If debt collectors are calling or sending you letters demanding payment, you may be worried—and for good reason.

Not only can having a debt in collections stay on your credit report for up to seven years, but it can seem like you’re being barraged by debt collection notices from a different company than the original creditor you owed. It can be confusing.

If you’re more than 30 days late on a debt payment, it may be reported as delinquent. Hit 180 days, and the credit card company, bank or other creditor may stop trying to collect and sell your debt to a third-party debt collector.

Even if they’re only seeking pennies on the dollar to settle your debt, you still have rights under the Fair Debt Collection Practices Act. Here are some to be aware of:

You Can Limit Communications
Consumers can tell a debt collector to stop contacting them, and they can’t contact you at work if you ask them not to. Make the request in writing. The debt still exists, but the collector will have to stop contacting you and can seek payment through a lawsuit. The law also prevents debt collectors from contacting you before 8 a.m. or after 9 p.m., and from talking to your neighbors, employer or family about your debt.

They Can’t Harass You
Debt collectors also can’t harass or use abusive practices to try to collect. This is more than just repeated phone calls. They can’t mislead, coerce or make you fear for retribution. They can’t swear at you, threaten violence, call repeatedly, not identify themselves as debt collectors or list your debt for sale to the public. Keep a log of any abuses and file a with the Consumer Financial Protection Bureau.

They Can’t Lie to You
Debt collectors also can’t lie. This includes using false, deceptive or misleading statements to collect the debt. For example, they can’t misrepresent the amount of the debt or what the legal repercussions are for not paying. Also, they can’t pass themselves off as another company or authority figure, such as a police officer.
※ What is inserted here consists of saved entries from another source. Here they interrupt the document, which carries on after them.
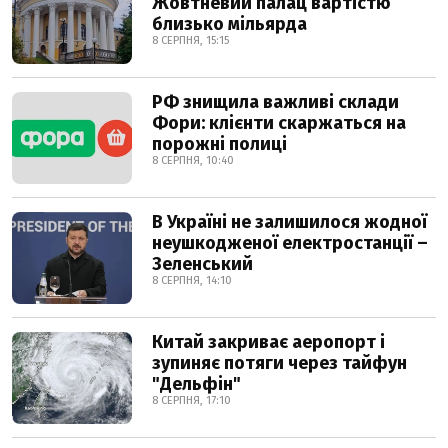
Жовтневий палац вартістю
близько мільярда
8 СЕРПНЯ, 15:15
РФ знищила важливі склади
Фори: клієнти скаржаться на
порожні полиці
8 СЕРПНЯ, 10:40
В Україні не залишилося жодної
неушкодженої електростанції –
Зеленський
8 СЕРПНЯ, 14:10
Китай закриває аеропорт і
зупиняє потяги через тайфун
"Дельфін"
8 СЕРПНЯ, 17:10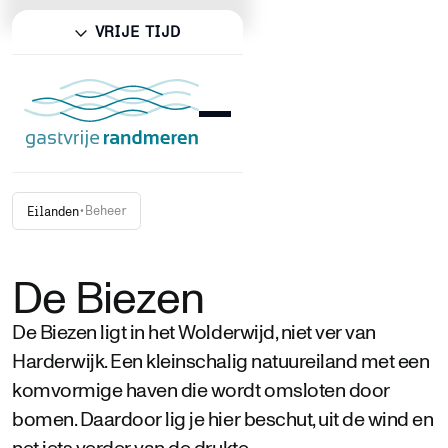
VRIJE TIJD
•
Beheer
Eilanden
De Biezen
De Biezen ligt in het Wolderwijd, niet ver van
Harderwijk. Een kleinschalig natuureiland met een
komvormige haven die wordt omsloten door
bomen. Daardoor lig je hier beschut, uit de wind en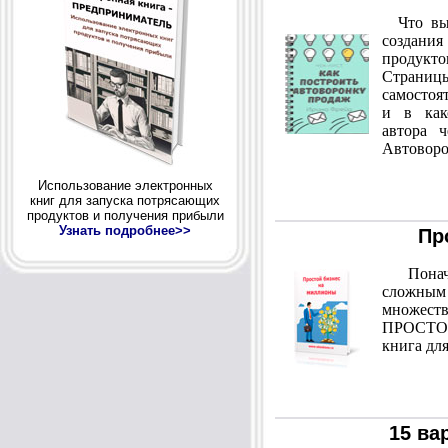
Что вы у
создан
продукто
Страниц
самостоя
и в как
автора 
Автоворо
Использование электронных
книг для запуска потрясающих
продуктов и получения прибыли
Узнать подробнее>>
Пр
Поначал
сложны
множест
ПРОСТОЙ
книга для
15 ва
They also can’t say your debt is past the statute of limitations—the legal limit to how many years creditors have to sue for payment. Once that time limit has passes, you can no longer be sued for the debt. The statute of limitations varies by state and type of debt. For credit card debt, it’s three years in most states, though some states allow up to 10 years. The debt is still on the books, meaning that future creditors will see it and you’ll likely have a harder time getting credit at good rates.

These are some of the rights consumers have in debt collection. If you think you’re being asked to pay a debt that isn’t yours, or are hassled about a debt, contact a lawyer or the CFPB for help.